Note how the configuration in this case is a JSON file; a YAML file would also work. Further, we override the number of processes to use to 96 using the --processes flag.

wikipedia-mixer.json looks like the following (A YAML-equivalent version is available at wikipedia-mixer.yaml):

{
  # mix command operates on one or more stream; each can correspond to a different data source
  # and can have its own set of filters and transformations
  "streams": [
    {
      # name of the stream; this will be used as a prefix for the output files
      "name": "getting-started",
      # the documents to mix; note how we use a glob pattern to match all documents
      "documents": [
        "wikipedia/v0/documents/*.gz",
      ]
      # this is the directory where the output will be written
      # note how the toolkit will try to create files of size ~1GB
      "output": {
        "path": "wikipedia/example0/documents",
        "max_size_in_bytes": 1000000000
      },
      "attributes": [
        "exp",                           # load the attributes from the taggers
        "bff_duplicate_paragraph_spans"  # load the attributes from the deduper
      ],
      # filers remove or include whole documents based on the value of their attributes
      "filter": {
        "include": [
           # Include all documents with length less than 100,000 whitespace-separated words
          "$.attributes[?(@.exp__whitespace_tokenizer_with_paragraphs_v1__document[0][2] < 100000)]"
        ],
        "exclude": [
          # Remove any document that is shorter than 50 words
          "$.attributes[?(@.exp__whitespace_tokenizer_with_paragraphs_v1__document[0][2] < 50)]",
          # Remove any document whose total English fasttext score is below 0.5
          "$.attributes[?(@.exp__ft_lang_id_en_paragraph_with_doc_score_v2__doc_en[0][2] <= 0.5)]",
          # Remove all documents that contain a duplicate paragraph
          "$@.attributes[?(@.bff_duplicate_paragraph_spans && @.bff_duplicate_paragraph_spans[0] && @.bff_duplicate_paragraph_spans[0][2] >= 1.0)]"
        ]
      },
      # span replacement allows you to replace spans of text with a different string
      "span_replacement": [
        {
          # remove paragraphs whose not-English cld2 socre is below 0.9 in a document
          "span": "$.attributes.exp__cld2_en_paragraph_with_doc_score_v2__not_en",
          "min_score": 0.1,
          "replacement": ""
        }
      ]
    }
  ],
  # this process option is overridden by the command line flag
  "processes": 1
}

The above configuration will create a directory called wikipedia/example0/documents with a set of files that contain the documents that pass the filters.
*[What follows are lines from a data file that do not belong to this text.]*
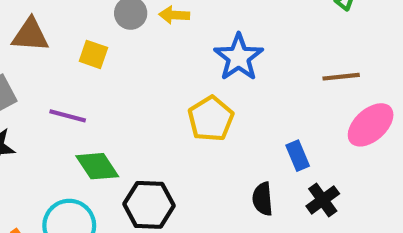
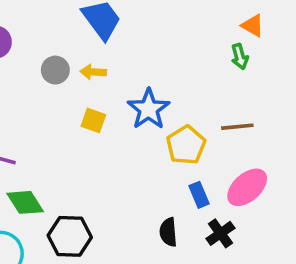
yellow square: (93, 54) -> (93, 120), moved
yellow pentagon: (211, 119) -> (186, 145), moved
pink ellipse: (371, 125) -> (247, 187), moved

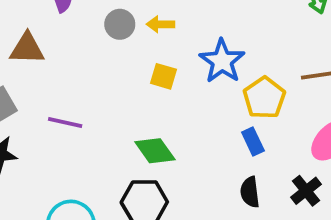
blue rectangle: (199, 195) -> (253, 141), moved
green diamond: (25, 202) -> (155, 151), moved

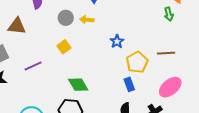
blue star: (222, 61) -> (117, 41), size x0.6
yellow square: (163, 76) -> (64, 47), moved, turned 32
purple line: (65, 122) -> (33, 66), turned -42

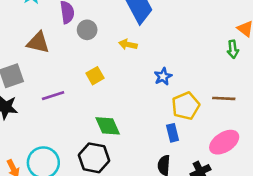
gray circle: (66, 18) -> (87, 30), moved

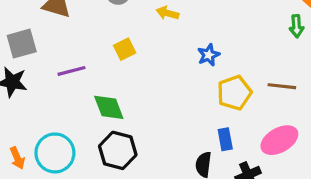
green diamond: (108, 126) -> (109, 107), moved
blue rectangle: (172, 133) -> (225, 139), moved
Step 4: Tokenize The Dataset

Finally, we tokenize the dataset using the tokens command. In this example, we use EleutherAI's excellent GPT Neo-X 20B tokenizer.

dolma tokens \
    --documents "wikipedia/example0/documents/*.gz" \
    --tokenizer.name_or_path "EleutherAI/gpt-neox-20b" \
    --destination wikipedia/example0/tokens \
    --processes 16

Tokenized documents will be written to wikipedia/example0/tokens.